__What to work on__: The lines to copy are those in the records below that hold the word "signal".

__The input__:
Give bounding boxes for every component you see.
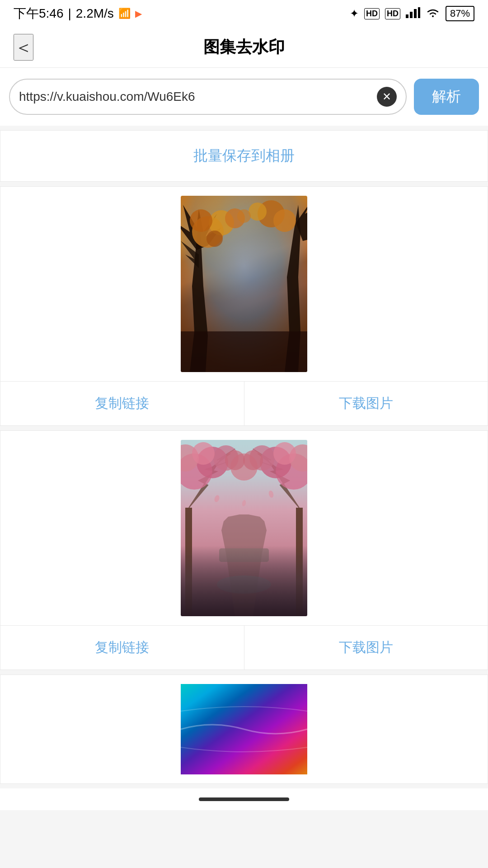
abstract-image: [181, 684, 307, 774]
back-button[interactable]: ＜: [14, 34, 33, 61]
hd-badge-1: HD: [364, 8, 380, 19]
copy-link-button-2[interactable]: 复制链接: [0, 626, 244, 670]
clear-icon: ✕: [382, 91, 391, 102]
svg-point-24: [192, 442, 215, 465]
svg-point-12: [206, 231, 223, 247]
status-divider: |: [68, 6, 71, 21]
image-preview-area-2: [0, 431, 488, 625]
page-title: 图集去水印: [203, 36, 285, 58]
image-card-3: [0, 675, 488, 784]
status-time-speed: 下午5:46 | 2.2M/s 📶 ▶: [14, 5, 142, 22]
signal-bars-icon: [406, 7, 420, 20]
status-bar: 下午5:46 | 2.2M/s 📶 ▶ ✦ HD HD 87%: [0, 0, 488, 27]
svg-point-32: [243, 450, 263, 470]
image-preview-area-3: [0, 675, 488, 783]
batch-save-button[interactable]: 批量保存到相册: [193, 140, 295, 172]
nav-bar: ＜ 图集去水印: [0, 27, 488, 68]
svg-rect-14: [181, 331, 307, 372]
download-button-1[interactable]: 下载图片: [244, 382, 488, 425]
svg-point-11: [249, 203, 267, 221]
svg-point-29: [273, 442, 296, 465]
home-indicator-bar: [199, 797, 289, 801]
cherry-blossom-image: [181, 440, 307, 616]
svg-rect-2: [414, 9, 417, 18]
wifi-icon: [426, 7, 440, 20]
image-cards-container: 复制链接 下载图片: [0, 186, 488, 788]
search-bar-container: ✕ 解析: [0, 68, 488, 126]
bottom-indicator: [0, 788, 488, 810]
signal-icon: 📶: [118, 8, 131, 19]
svg-rect-0: [406, 14, 408, 18]
image-card-1: 复制链接 下载图片: [0, 186, 488, 426]
clear-button[interactable]: ✕: [377, 87, 397, 107]
download-button-2[interactable]: 下载图片: [244, 626, 488, 670]
svg-rect-16: [219, 548, 269, 562]
status-time: 下午5:46: [14, 5, 64, 22]
status-network-speed: 2.2M/s: [76, 6, 114, 21]
svg-rect-19: [296, 508, 303, 616]
image-card-2: 复制链接 下载图片: [0, 430, 488, 670]
svg-point-13: [237, 209, 251, 223]
svg-point-31: [225, 450, 245, 470]
search-input-wrapper: ✕: [9, 79, 407, 115]
batch-save-container: 批量保存到相册: [0, 130, 488, 182]
image-preview-area-1: [0, 187, 488, 381]
card-1-actions: 复制链接 下载图片: [0, 381, 488, 425]
battery-status: 87%: [446, 6, 474, 21]
autumn-tree-image: [181, 196, 307, 372]
copy-link-button-1[interactable]: 复制链接: [0, 382, 244, 425]
parse-button[interactable]: 解析: [414, 79, 479, 115]
svg-point-10: [273, 209, 296, 232]
svg-point-7: [190, 209, 212, 232]
status-right-icons: ✦ HD HD 87%: [350, 6, 474, 21]
svg-point-17: [217, 576, 271, 594]
bluetooth-icon: ✦: [350, 7, 359, 20]
svg-rect-18: [185, 508, 192, 616]
battery-percent: 87: [450, 8, 461, 19]
play-icon: ▶: [135, 8, 142, 19]
hd-badge-2: HD: [385, 8, 400, 19]
card-2-actions: 复制链接 下载图片: [0, 625, 488, 670]
svg-rect-1: [410, 12, 413, 18]
svg-rect-3: [418, 7, 420, 18]
url-input[interactable]: [19, 90, 377, 104]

__Answer to the problem__:
signal-bars-icon: [406, 7, 420, 20]
signal-icon: 📶: [118, 8, 131, 19]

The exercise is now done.